- _TASK TO COMPLETE_
Write the records below out in full, character for character, with no pictures.

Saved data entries
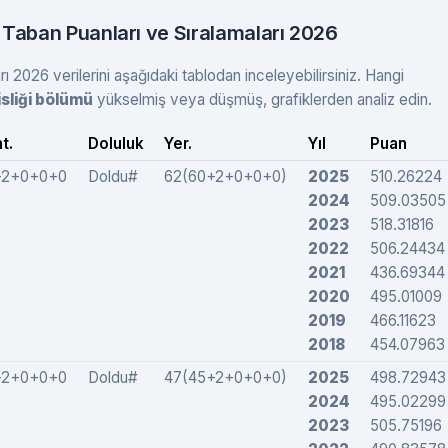
 Taban Puanları ve Sıralamaları 2026
 2026 verilerini aşağıdaki tablodan inceleyebilirsiniz. Hangi
sliği bölümü
yükselmiş veya düşmüş, grafiklerden analiz edin.
t.
Doluluk
Yer.
Yıl
Puan
+2+0+0+0
Doldu#
62(60+2+0+0+0)
2025
510.26224
2024
509.03505
2023
518.31816
2022
506.24434
2021
436.69344
2020
495.01009
2019
466.11623
2018
454.07963
+2+0+0+0
Doldu#
47(45+2+0+0+0)
2025
498.72943
2024
495.02299
2023
505.75196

- _SOLUTION TO THE PROBLEM_
 Taban Puanları ve Sıralamaları 2026
 2026 verilerini aşağıdaki tablodan inceleyebilirsiniz. Hangi
sliği bölümü
yükselmiş veya düşmüş, grafiklerden analiz edin.
t.
Doluluk
Yer.
Yıl
Puan
+2+0+0+0
Doldu#
62(60+2+0+0+0)
2025
510.26224
2024
509.03505
2023
518.31816
2022
506.24434
2021
436.69344
2020
495.01009
2019
466.11623
2018
454.07963
+2+0+0+0
Doldu#
47(45+2+0+0+0)
2025
498.72943
2024
495.02299
2023
505.75196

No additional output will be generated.